The second award is the French Orphée du Prestige Lyrique – a statuette of the Academie du Disque Lyrique for the DVD with Madame Curie, Sikora’s latest opera. The award is part of the Orphees French award in music, and it is presented to the artist on the 25th of June at the Parisian Théâtre Châtelet.
The Orpheus is a prize very pertinent to the work of Sikora – the composer has devoted three pieces to the son of Apollo and Calliope. In an interview with Krzysztof Kwiatkowski for the Ruch Muzyczny magazine, the composer revealed:
Głowa Orfeusza [The Head of Orpheus] for tape is in way Orpheus’ gaze from within, it depicts his inner world, in the second piece, The Head of Orpheus II, the legendary signer is represented by a flute, which encounters with the surrounding world in either a friendly or an unfriendly manner – there are fragments that are when the flute produces sounds evocative of electronic music, and moments when electronics attempt to come close to the flute, and at other moments we see a juxtaposition.

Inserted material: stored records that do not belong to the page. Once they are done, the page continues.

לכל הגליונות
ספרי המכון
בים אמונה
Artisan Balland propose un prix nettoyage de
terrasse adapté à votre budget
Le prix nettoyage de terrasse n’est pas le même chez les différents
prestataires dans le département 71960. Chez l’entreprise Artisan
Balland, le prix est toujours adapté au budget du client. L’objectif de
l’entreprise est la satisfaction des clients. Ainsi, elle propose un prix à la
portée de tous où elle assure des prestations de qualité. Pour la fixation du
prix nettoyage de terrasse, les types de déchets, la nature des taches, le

The premiere of Madame Curie took place in Paris in 2011. There are 10 solosits cast in the piece, as well as a chorus of 30 and a dancer of the Baltic Dance Theatre. The musical layer encompasses instruments such as saxophone, accordion and electronic guitar on top of the traditional symphonic orchestra. Electronic music is also played live from a computer.

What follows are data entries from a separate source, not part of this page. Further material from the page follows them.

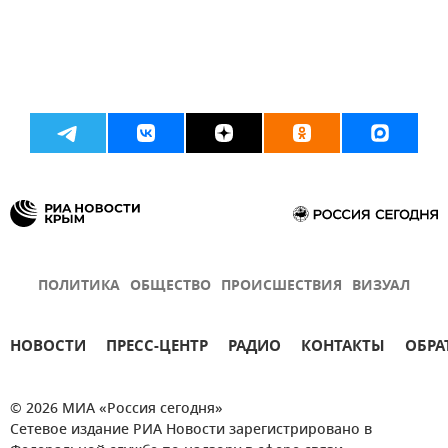
ПОЛИТИКА
ОБЩЕСТВО
ПРОИСШЕСТВИЯ
ВИЗУАЛ
НОВОСТИ
ПРЕСС-ЦЕНТР
РАДИО
КОНТАКТЫ
ОБРА
© 2026 МИА «Россия сегодня»
Сетевое издание РИА Новости зарегистрировано в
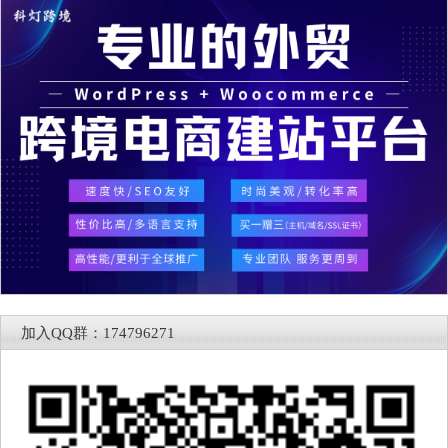
加入QQ群：174796271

I challenged myself with the task of having Maria Skłodowska-Curie different to the figure we are aquainted with in textbooks – a scientist, who worked day and night in search of new discoveries. Instead she was also simply a human who also walked on this earth, had an emotional life of her own and the scientific life in all its forms. I wanted to portray her from this angle – as a fully human individual, and the fact that she was also a woman is pure coincidence. Her story is a real operatic scenario, so one doesn’t have to add or search for much more, but only needs to interpret the facts from her life in the right way. And thus, it became a libretto
Elżbieta Sikora was born on the 20th of October, 1943 in Lviv. She graduated from the Department of Musical Direction under Antoni Karużas at the State Higher School of Music in Warsaw. In 1968, she travelled to Paris, where she studied at the Groupe de Recherches Musicales under Pierre Schaeffer and François Bayle – real titans of electronic music. In 1973, together with Krzysztof Knittel and Wojciech Michniewski she created a group of composers called KEW, with which she performed concerts in Poland, Sweden, Austria and Germany. She lives in France since 1981.